My situation is a good one, and I'm assured it will not change if/when the system changes for others. The underlying assumption of these assurances is that elders only care about their own hides. I resent that.
Sure, my age means the changes ahead, whatever they are, won't affect me directly as they will my kids and grandkids. But my concern for them, and for the social fabric of my country, means that I am involved and deeply concerned -- nobody messes with the future of my family (and my country), and tells me not to worry about that.
Like a huge percentage of U.S. households, my husband (who also works in the non-profit realm) and I have had a pretty simple savings plan: pay off the mortgage, doubling payments whenever possible, so we own the roof over our heads and the land in our garden before we stop earning paychecks.
That tried-and-true form of savings has served families well in the past; I was appalled when the head of the Fed advised all of us to use our home equity to get liquid and buy more stuff. I was appalled when the national call after 9/11 was not to enlist, to sacrifice, to be brave, but to go buy something in support of the economy.
Have you gotten the impression that our leaders think this is no longer the Home of the Brave? That you and I are too lazy, selfish and stupid to rise to the needs of our times? That we're only useful if we feed our bucks into the maw of the corporations that fund our politicians? It's the ultimate reduction of "citizens" into "consumers."
I refuse to be so reduced. I insist on being a citizen and respected as such. Spend money on stuff I don't need to strengthen my country? They've got to be kidding. I'll stick to The Plan and sock money into that mortgage, with not one unnecessary cent going into a mall -- and nothing into the stock market.
The voices of all my solid, farmer ancestors whisper, "Land, a house, that's real." Buying stuff I don't need: "Damn foolishness." Putting my money at the disposal of multinational corporations and counting on their being able to multiply it would be, they admonish -- "Gambling."
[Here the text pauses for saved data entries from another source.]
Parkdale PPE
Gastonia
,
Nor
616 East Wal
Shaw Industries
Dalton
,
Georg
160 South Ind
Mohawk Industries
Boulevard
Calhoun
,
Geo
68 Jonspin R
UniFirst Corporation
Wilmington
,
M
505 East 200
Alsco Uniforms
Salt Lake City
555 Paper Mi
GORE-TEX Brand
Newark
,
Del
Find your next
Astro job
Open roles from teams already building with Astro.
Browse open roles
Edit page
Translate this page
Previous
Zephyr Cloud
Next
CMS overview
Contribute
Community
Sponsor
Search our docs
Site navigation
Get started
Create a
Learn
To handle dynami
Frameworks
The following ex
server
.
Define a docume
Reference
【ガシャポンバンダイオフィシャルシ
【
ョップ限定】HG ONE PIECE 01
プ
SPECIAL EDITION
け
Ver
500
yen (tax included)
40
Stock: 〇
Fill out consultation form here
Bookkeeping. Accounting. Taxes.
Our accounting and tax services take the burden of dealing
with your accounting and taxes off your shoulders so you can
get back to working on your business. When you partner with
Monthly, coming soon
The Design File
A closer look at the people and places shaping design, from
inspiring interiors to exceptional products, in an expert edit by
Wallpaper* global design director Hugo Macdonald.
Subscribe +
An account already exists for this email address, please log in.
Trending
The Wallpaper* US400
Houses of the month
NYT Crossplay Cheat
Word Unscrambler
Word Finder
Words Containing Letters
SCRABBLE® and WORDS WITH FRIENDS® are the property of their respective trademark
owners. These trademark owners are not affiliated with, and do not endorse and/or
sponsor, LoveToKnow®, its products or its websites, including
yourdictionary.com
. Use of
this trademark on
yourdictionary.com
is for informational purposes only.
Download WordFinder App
It's also a way to have us all rooting for said multinationals, no matter what they do, just so they pay those dividends. No, no, no, thank you. I've always been a proponent of entrepreneurial small businesses, but I see no evidence that the corporations that dominate the stock market can be trusted to do the right thing for their customers, their employees or the environment, and those things matter to me. I do not wish to be complicit in their misdeeds by funding them. Even worse than being demeaned as a consumer would be signing on as a stockholder, dependent on corporate earnings.
When politicians pretend that they're concerned about small businesses, look behind the rhetoric and you won't find the great guy or gal who invented a new and useful product and built up a growing little company that hires your neighbors and pays local taxes. You're much more likely to find the beneficiaries of that politician's real concern to be transnational corporations that export jobs from this country and offshore their headquarters to avoid U.S. taxes -- at the same time that they're gobbling up U.S. government contracts.
But Americans love entrepreneurs and small businesses so politicians play that song for us, at the same time they actually serve the huge multinationals that fund their campaigns. It's what the late Democratic Sen. Paul Simon of Illinois would label as "pandering."
Ann Medlock is founder and creative director of Giraffe Heroes Project.